Tar Baby Jane
presented by Greg Scott Williams, Jr.
A review by Mad Matthewz:
Tar
Baby Jane is a short portrait documentary about sculptor and performance
artist, Vanessa German. The film focuses on Ms. German's simultaneous
preparations for an upcoming gallery exhibition and a production of her one
woman show, Root, at the African-American Festival of Theater and Music
in Martha's Vineyard.
As a
subject, Ms. German's life is in no short supply of dramatic narratives - an
extremely talented, black lesbian artist struggling to keep a roof over her
head and quite literally to maintain her sanity (she suffers from mental
illness including bouts of depression that have brought her to the brink of
suicide.) But despite such overwhelming adversity, it is her magnetism as a
performer that resonates most throughout the film. Her booming monologues are
lyrical and soulful as the blues, painting vivid portraits of the downtrodden
and oft forgotten folks.
Her
sculptures provide an ironic counterpoint to her performance piece - she
constructs ornate black dolls out of papier mache, plaster and a variety of
found objects that are beautiful, sad and whimsical all at once. They speak
volumes without saying a word. At a single glance, Ms. German's "tar
babies" conjure up hundreds of years of oppression and directly confront
and challenge long-standing Eurocentric ideals of beauty. Each sculpture
practically cries out for our love, understanding and acceptance despite their
stoic countenances.
There
is a profound symmetry in Ms.

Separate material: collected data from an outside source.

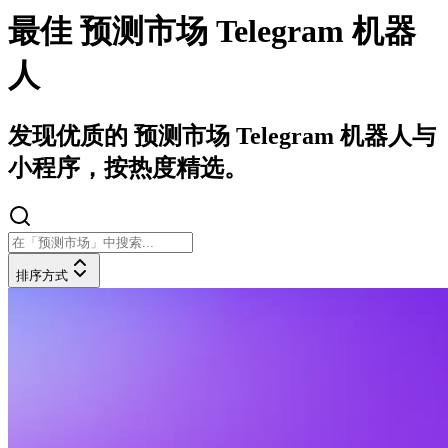
最佳 预测市场 Telegram 机器
人
发现优质的 预测市场 Telegram 机器人与
小程序，按热度精选。
排序方式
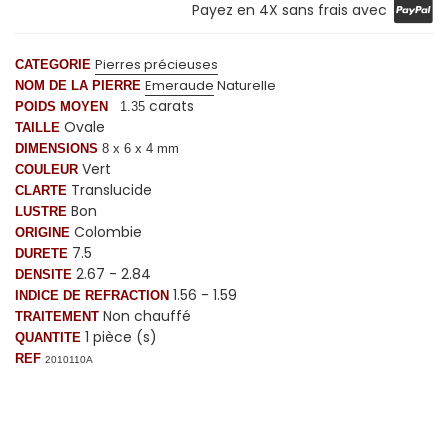
Payez en 4X sans frais avec
Pierres précieuses
CATEGORIE
Emeraude
Naturelle
NOM DE LA PIERRE
carats
POIDS MOYEN
1.35
Ovale
TAILLE
DIMENSIONS
8 x 6 x 4 mm
Vert
COULEUR
Translucide
CLARTE
Bon
LUSTRE
Colombie
ORIGINE
7.5
DURETE
2.67 - 2.84
DENSITE
1.56 - 1.59
INDICE DE REFRACTION
Non chauffé
TRAITEMENT
1 pièce (s)
QUANTITE
REF
2010110A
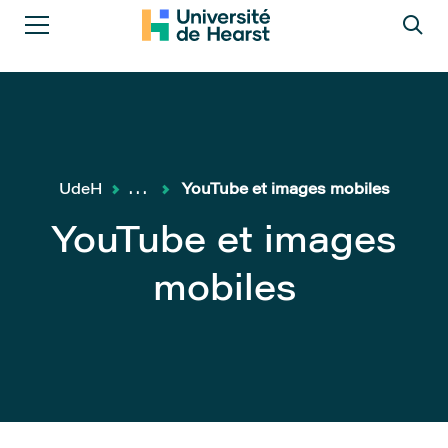
UdeH
...
YouTube et images mobiles
YouTube et images
mobiles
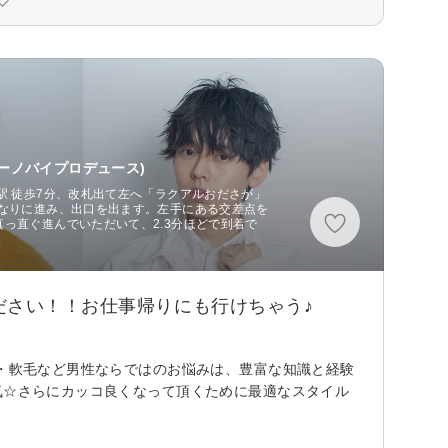
ーノバイプロデュース)
駅 徒歩7分、改札出て左へ「ラクアルおださが」
道なりに進み、出口を出ます。左手にある交差点を
っ直ぐ進んでいただいて、2.3分ほどで到着で
ださい！！お仕事帰りにも行けちゃう♪
毛・軟毛など男性ならではのお悩みは、豊富な知識と経験
気☆さらにカッコ良くなって頂くために最適なスタイル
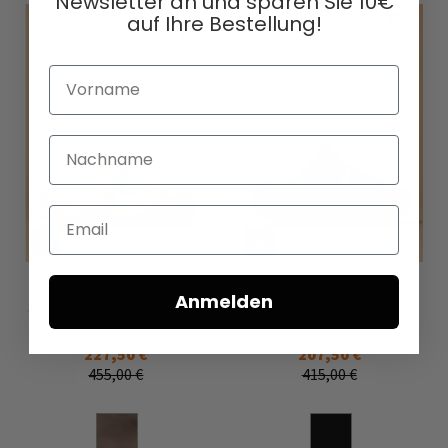
Newsletter an und sparen Sie 10€
auf Ihre Bestellung!
Vorname
Nachname
Email
Sandale avec lanière souple
Sandale à large semelle de
Anmelden
de LOFINA en Gasoline malto /
LOFINA en Gasoline nero /
malto
nero
227,50 €
207,50 €
455,00 €
415,00 €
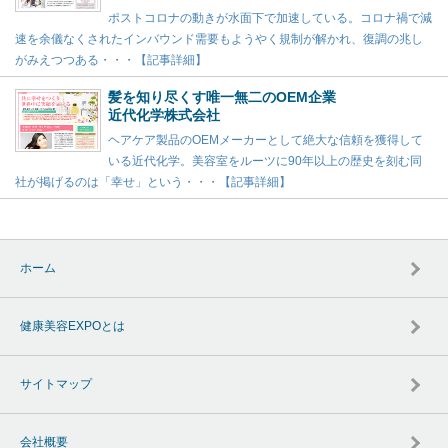
ポストコロナの動きが水面下で加速している。コロナ禍で減
速を余儀なくされたインバウンド需要もようやく規制が解かれ、復調の兆し
がみえつつある・・・【記事詳細】
髪を知り尽くす唯一無二のOEM企業
近代化学株式会社
ヘアケア製品のOEMメーカーとして絶大な信頼を獲得して
いる近代化学。美容室をルーツに90年以上の歴史を刻む同
社が掲げるのは「幸せ」という・・・【記事詳細】
ホーム
健康美容EXPOとは
サイトマップ
会社概要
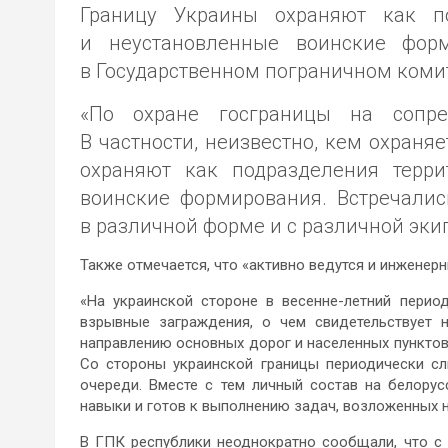
Границу Украины охраняют как по
и неустановленные воинские фор
в Государственном пограничном комит
«По охране госграницы на сопре
В частности, неизвестно, кем охраня
охраняют как подразделения терри
воинские формирования. Встречалис
в различной форме и с различной эки
Также отмечается, что «активно ведутся и инженер
«На украинской стороне в весенне-летний перио
взрывные заграждения, о чем свидетельствует н
направлению основных дорог и населенных пунктов
Со стороны украинской границы периодически сл
очереди. Вместе с тем личный состав на белору
навыки и готов к выполнению задач, возложенных 
В ГПК республики неоднократно сообщали, что с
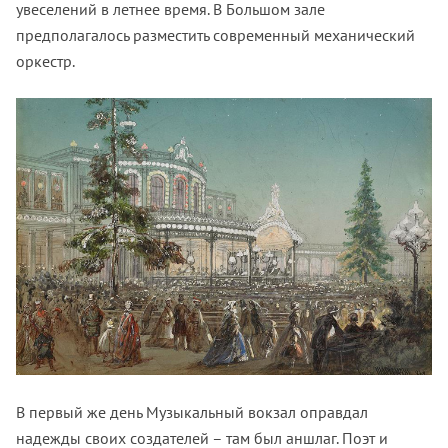
увеселений в летнее время. В Большом зале
предполагалось разместить современный механический
оркестр.
В первый же день Музыкальный вокзал оправдал
надежды своих создателей – там был аншлаг. Поэт и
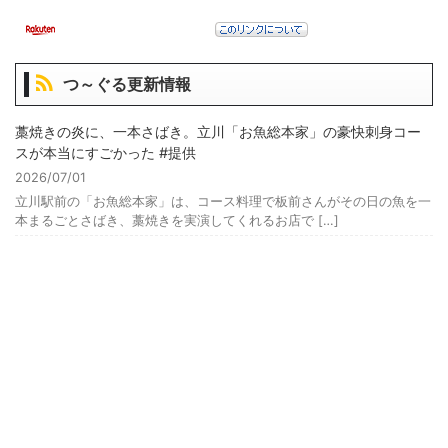
つ～ぐる更新情報
藁焼きの炎に、一本さばき。立川「お魚総本家」の豪快刺身コー
スが本当にすごかった #提供
2026/07/01
立川駅前の「お魚総本家」は、コース料理で板前さんがその日の魚を一
本まるごとさばき、藁焼きを実演してくれるお店で […]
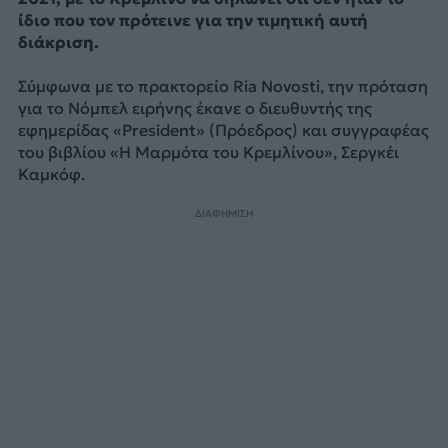
ίδιο που τον πρότεινε για την τιμητική αυτή
διάκριση.
Σύμφωνα με το πρακτορείο Ria Novosti, την πρόταση
για το Νόμπελ ειρήνης έκανε ο διευθυντής της
εφημερίδας «President» (Πρόεδρος) και συγγραφέας
του βιβλίου «Η Μαρμότα του Κρεμλίνου», Σεργκέι
Καμκόφ.
ΔΙΑΦΗΜΙΣΗ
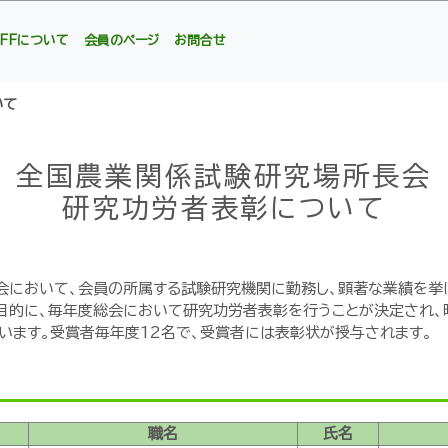
AFFについて
会員のページ
お問合せ
いて
全国農業関係試験研究場所長会
研究功労者表彰について
会において、会員の所属する試験研究機関に勤務し、顕著な業績を挙
目的に、毎年度総会において研究功労者表彰を行うことが決定され、
います。受賞者毎年度12名で、受賞者には表彰状が授与されます。
職名
氏名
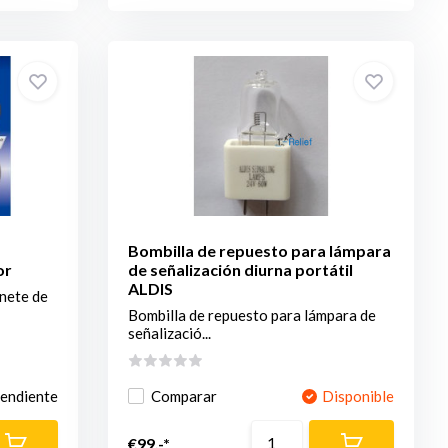
Bombilla de repuesto para lámpara
or
de señalización diurna portátil
ALDIS
inete de
Bombilla de repuesto para lámpara de
señalizació...
pendiente
Comparar
Disponible
€99,-*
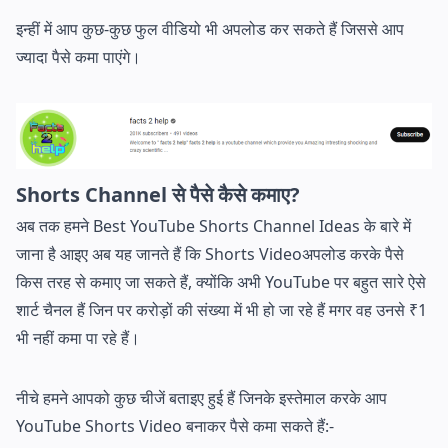
इन्हीं में आप कुछ-कुछ फुल वीडियो भी अपलोड कर सकते हैं जिससे आप
ज्यादा पैसे कमा पाएंगे।
Shorts Channel से पैसे कैसे कमाए?
अब तक हमने Best YouTube Shorts Channel Ideas के बारे में
जाना है आइए अब यह जानते हैं कि Shorts Videoअपलोड करके पैसे
किस तरह से कमाए जा सकते हैं, क्योंकि अभी YouTube पर बहुत सारे ऐसे
शार्ट चैनल हैं जिन पर करोड़ों की संख्या में भी हो जा रहे हैं मगर वह उनसे ₹1
भी नहीं कमा पा रहे हैं।
नीचे हमने आपको कुछ चीजें बताइए हुई हैं जिनके इस्तेमाल करके आप
YouTube Shorts Video बनाकर पैसे कमा सकते हैं:-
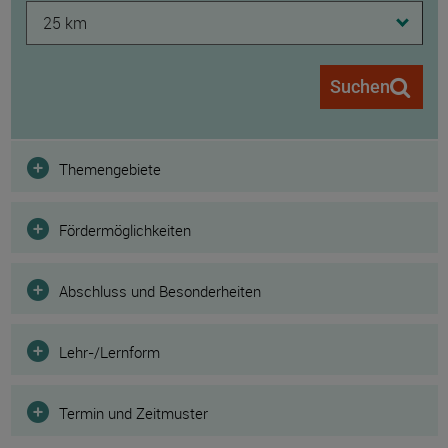
25 km
Suchen
Filter
Themengebiete
Fördermöglichkeiten
Abschluss und Besonderheiten
Lehr-/Lernform
Termin und Zeitmuster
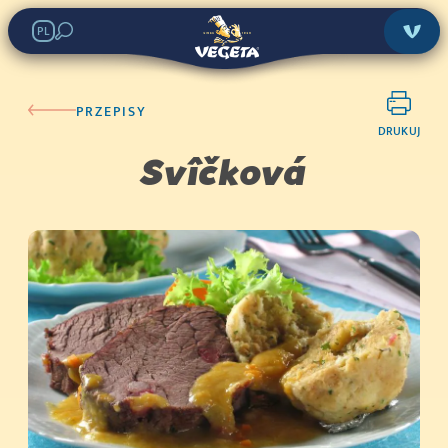
PL
PRZEPISY
DRUKUJ
Svîčková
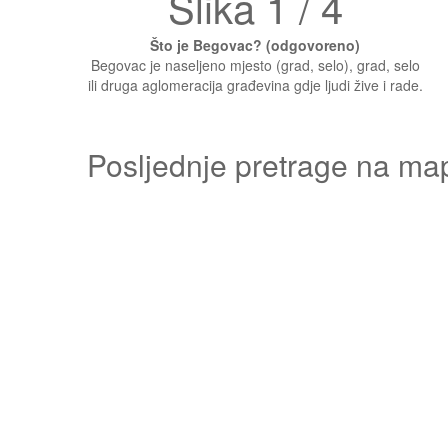
Slika 1 / 4
Što je Begovac? (odgovoreno)
Begovac je naseljeno mjesto (grad, selo), grad, selo
ili druga aglomeracija građevina gdje ljudi žive i rade.
Posljednje pretrage na ma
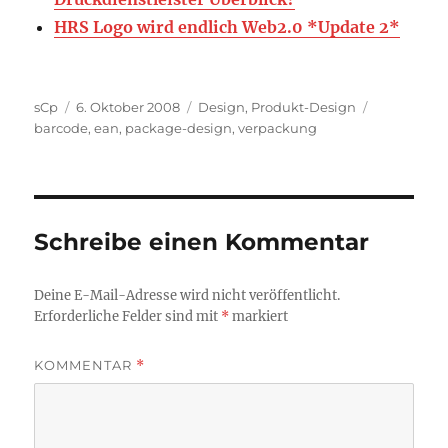
HRS Logo wird endlich Web2.0 *Update 2*
Autor
Veröffentlicht
Kategorien
Schlagwört
sCp
6. Oktober 2008
Design
,
Produkt-Design
am
barcode
,
ean
,
package-design
,
verpackung
Schreibe einen Kommentar
Deine E-Mail-Adresse wird nicht veröffentlicht.
Erforderliche Felder sind mit
*
markiert
KOMMENTAR
*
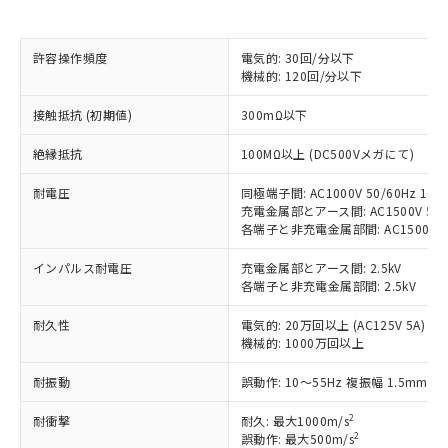
対応済み：EU RoHS指令（10物質）の
非含有に対応した製品が提供可能な商品で
す。
許容操作頻度
電気的: 30回/分以下
対応予定：EU RoHS指令（10物質）の非含
機械的: 120回/分以下
ご利用条件
有に対応した製品に切り替える予定のある
接触抵抗 (初期値)
300mΩ以下
商品です。
対応予定なし：EU RoHS指令（10物質）の
以下の条件をお読みいただき、同意のうえ
絶縁抵抗
100MΩ以上 (DC500Vメガにて)
非含有に非対応の商品で、対応品を出す予
ご利用ください。
定はありません。
耐電圧
同極端子間: AC1000V 50/60Hz 1mi
調査・確認中：EU RoHS指令（10物質）の
本サービスは、当社制御機器事業取扱
充電金属部とアース間: AC1500V 50/6
※1 中国RoHS○×表
非含有の対応状況を調査中または確認中の
各端子と非充電金属部間: AC1500V 50/
商品の当社在庫状況および標準価格
商品です。
(税抜)を提供させていただくもので
「○」：最大均質材料含有率が中国RoHSの
非該当品：ライセンス料など無形物で、有
インパルス耐電圧
充電金属部とアース間: 2.5kV
す。
基準値以下であることを示します。
害物質有無と関係のない商品です。
各端子と非充電金属部間: 2.5kV
当社制御機器事業取扱商品の中には、
「×」：最大均質材料含有率が中国RoHSの
仕入先様の事情により、非含有部品として
本サービスの対象外となる商品もある
基準値を超えていることを示します。
耐久性
電気的: 20万回以上 (AC125V 5A)
いたものが、含有品と判明した場合などや
当社は、これら貴社製品のうち、外国
ことをご了承ください。
機械的: 1000万回以上
「－」：未確認です。当社販売部門へお問
むを得ず変更することがあります。
為替および外国貿易法に定める商品
在庫状況および標準価格照会結果は、
い合わせください。
（以下｢規制貨物等」という）を輸出
記載している更新日時点での社内デー
耐振動
誤動作: 10～55Hz 複振幅 1.5mm
*EU RoHS指令（10物質）：
または国外への提供する場合は、日本
記
タに基づき作成されるものであり、閲
説明
鉛(Pb) 1000ppm以下、 水銀(Hg) 1000ppm以下、 カド
*中国RoHS10物質の基準値 (GB/T26572)：
国政府の輸出許可(または役務取引許
2
耐衝撃
号
覧された時点での実際の在庫および標
耐久: 最大1000m/s
ミウム(Cd) 100ppm以下、
Pb(鉛) :1000ppm、 Hg(水銀) : 1000ppm、 Cd(カドミウ
可)を取得するなどの必要な手続きを
六価クロム(Cr(Ⅵ)) 1000ppm以下、ポリ臭化ビフェニル
2
誤動作: 最大500m/s
ム) : 100ppm、
準価格とは異なる場合があることをご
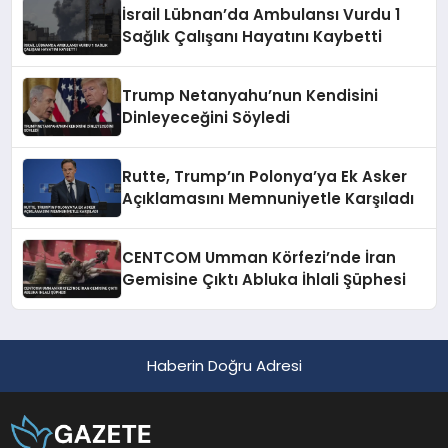
İsrail Lübnan’da Ambulansı Vurdu 1
Sağlık Çalışanı Hayatını Kaybetti
Trump Netanyahu’nun Kendisini
Dinleyeceğini Söyledi
Rutte, Trump’ın Polonya’ya Ek Asker
Açıklamasını Memnuniyetle Karşıladı
CENTCOM Umman Körfezi’nde İran
Gemisine Çıktı Abluka İhlali Şüphesi
Haberin Doğru Adresi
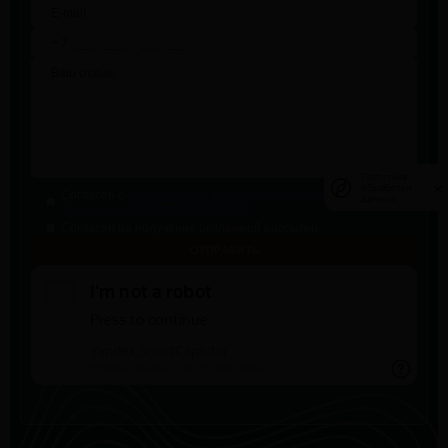
Политика
Политика
обработки
обработки
Согласен с
Соглашением по персональным данным
и
данных
данных
Политикой конфиденциальности
Согласен на получение рекламной рассылки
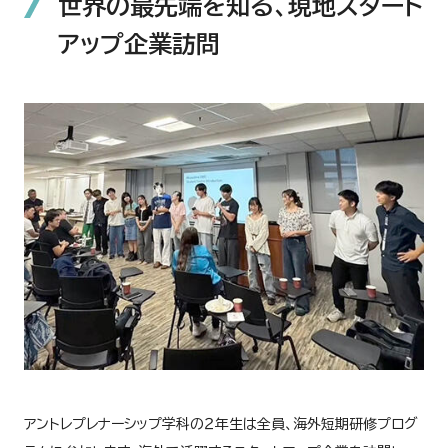
世界の最先端を知る、現地スタート
アップ企業訪問
アントレプレナーシップ学科の２年生は全員、海外短期研修プログ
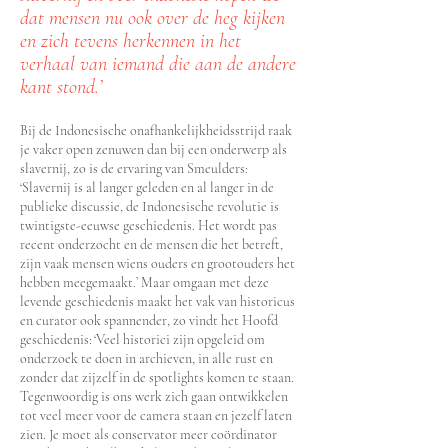
dat mensen nu ook over de heg kijken
en zich tevens herkennen in het
verhaal van iemand die aan de and
ere
kant stond.’
Bij de Indonesische onafhankelijkheidsstrijd raak
je vaker open zenuwen dan bij een onderwerp als
slavernij, zo is de ervaring van Smeulders:
‘Slavernij is al langer geleden en al langer in de
publieke discussie, de Indonesische revolutie is
twintigste-eeuwse geschiedenis. Het wordt pas
recent onderzocht en de mensen die het betreft,
zijn vaak mensen wiens ouders en grootouders het
hebben meegemaakt.’ Maar omgaan met deze
levende geschiedenis maakt het vak van historicus
en curator ook spannender, zo vindt het Hoofd
geschiedenis: ‘Veel historici zijn opgeleid om
onderzoek te doen in archieven, in alle rust en
zonder dat zijzelf in de spotlights komen te staan.
Tegenwoordig is ons werk zich gaan ontwikkelen
tot veel meer voor de camera staan en jezelf laten
zien. Je moet als conservator meer coördinator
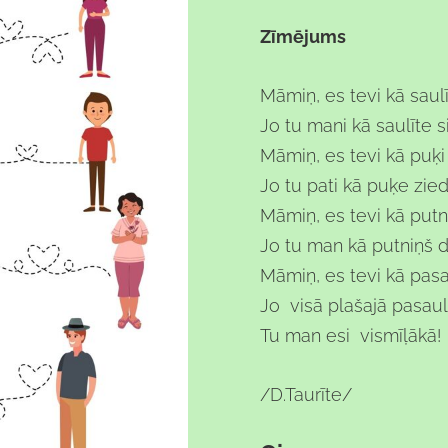
Zīmējums
Māmiņ, es tevi kā saulī
Jo tu mani kā saulīte si
Māmiņ, es tevi kā puķi
Jo tu pati kā puķe zied
Māmiņ, es tevi kā put
Jo tu man kā putniņš d
Māmiņ, es tevi kā pasa
Jo visā plašajā pasau
Tu man esi vismīļākā!
/D.Taurīte/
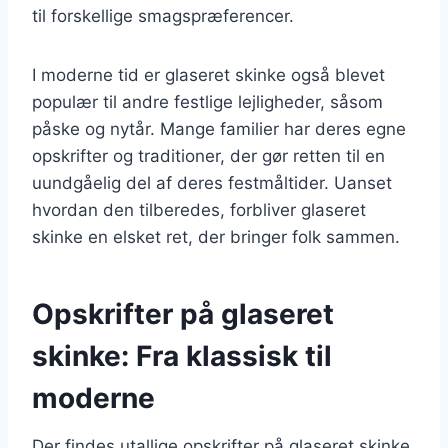
til forskellige smagspræferencer.
I moderne tid er glaseret skinke også blevet
populær til andre festlige lejligheder, såsom
påske og nytår. Mange familier har deres egne
opskrifter og traditioner, der gør retten til en
uundgåelig del af deres festmåltider. Uanset
hvordan den tilberedes, forbliver glaseret
skinke en elsket ret, der bringer folk sammen.
Opskrifter på glaseret
skinke: Fra klassisk til
moderne
Der findes utallige opskrifter på glaseret skinke,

German's work as a sculptor and performer - both
discplines manifesting in a sort of soul hollering, beseeching the viewer to
recognize America's shameful legacy of slavery, brutality and injustice, to
stare it right in the face, to acknowledge the complicit nature of our
relationship as oppressors and oppressed and hopefully to embrace ourselves and
one another for the sake of a shared future.